Statistical analyses
First, we conducted receiver operating characteristic (ROC) curve analysis [31] to obtain the optimal cut-off point of urinary cotinine levels for distinguishing active smokers from non-active smokers during pregnancy. Based on our database, active smoker was defined as a mother who responded positively to a question, ‘Do you smoke now?’ in early or mid-pregnancy. Everyone else was considered a non-active smoker.
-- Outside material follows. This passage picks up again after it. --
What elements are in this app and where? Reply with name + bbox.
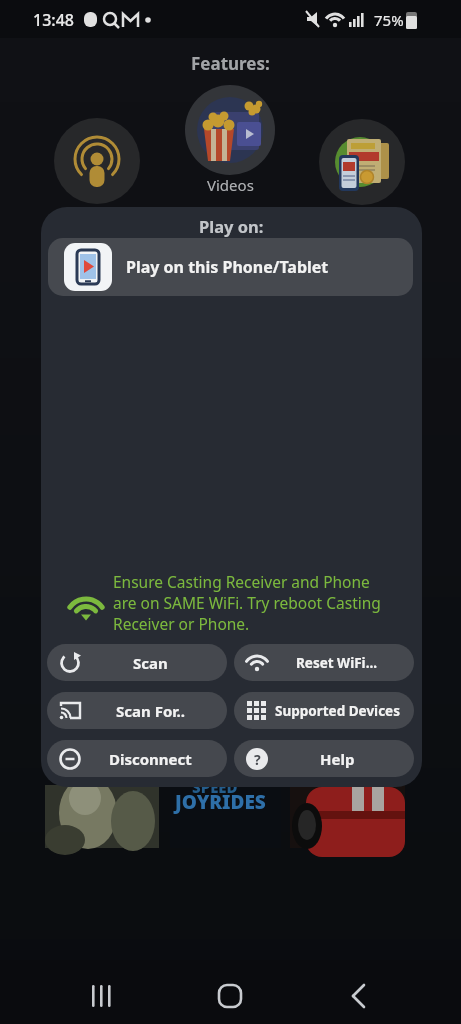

ROC analysis is a graphical and quantitative technique that can determine the optimal cut-off point for a classified decision for a given continuous criterion variable. Here, the criterion variable is urinary cotinine. The classified condition is self-reported smoking status during pregnancy. Sensitivity is the percentage of smokers exceeding the cut-off point and specificity represents the percentage of nonsmokers below the cut-off point.
Characteristics of the study population are presented as mean ± standard deviation (SD) for continuous variables or numbers and percentages for categorical variables. Difference was compared using Chi-squared test or t-test. Maternal urinary cotinine level was natural log (ln)-transformed in all analyses because of its skewed distribution. Summary statistics for urinary cotinine level (including arithmetic and geometric means, and percentiles) were calculated.
Generalized additive model (GAM) [32] was used to examine the non-linear association between maternal urinary cotinine level at early pregnancy and offspring’s K-BSID-II test score at 24 months. Based on results from GAM analysis, children were divided into two groups according to their mothers’ urinary cotinine levels: above or below the median (1.90 ng/ml). For each group, associations between maternal urinary cotinine levels and offspring’s K-BSID-II test scores were separately assessed using a multiple linear regression model after adjusting for ln-transformed urinary creatinine level, sex of a child, maternal age, maternal education, gestational age, region, breastfeeding up to 6 months, and primary caregiver during the first 24 months after birth. Data were further analyzed after data stratification by maternal genetic polymorphisms or breastfeeding to investigate their modification effect on the association. Maternal GSTM1/GSTT1 genotype was classified as any present or both null. We then tested the significance of interaction term between maternal urinary cotinine level at early pregnancy and each stratum.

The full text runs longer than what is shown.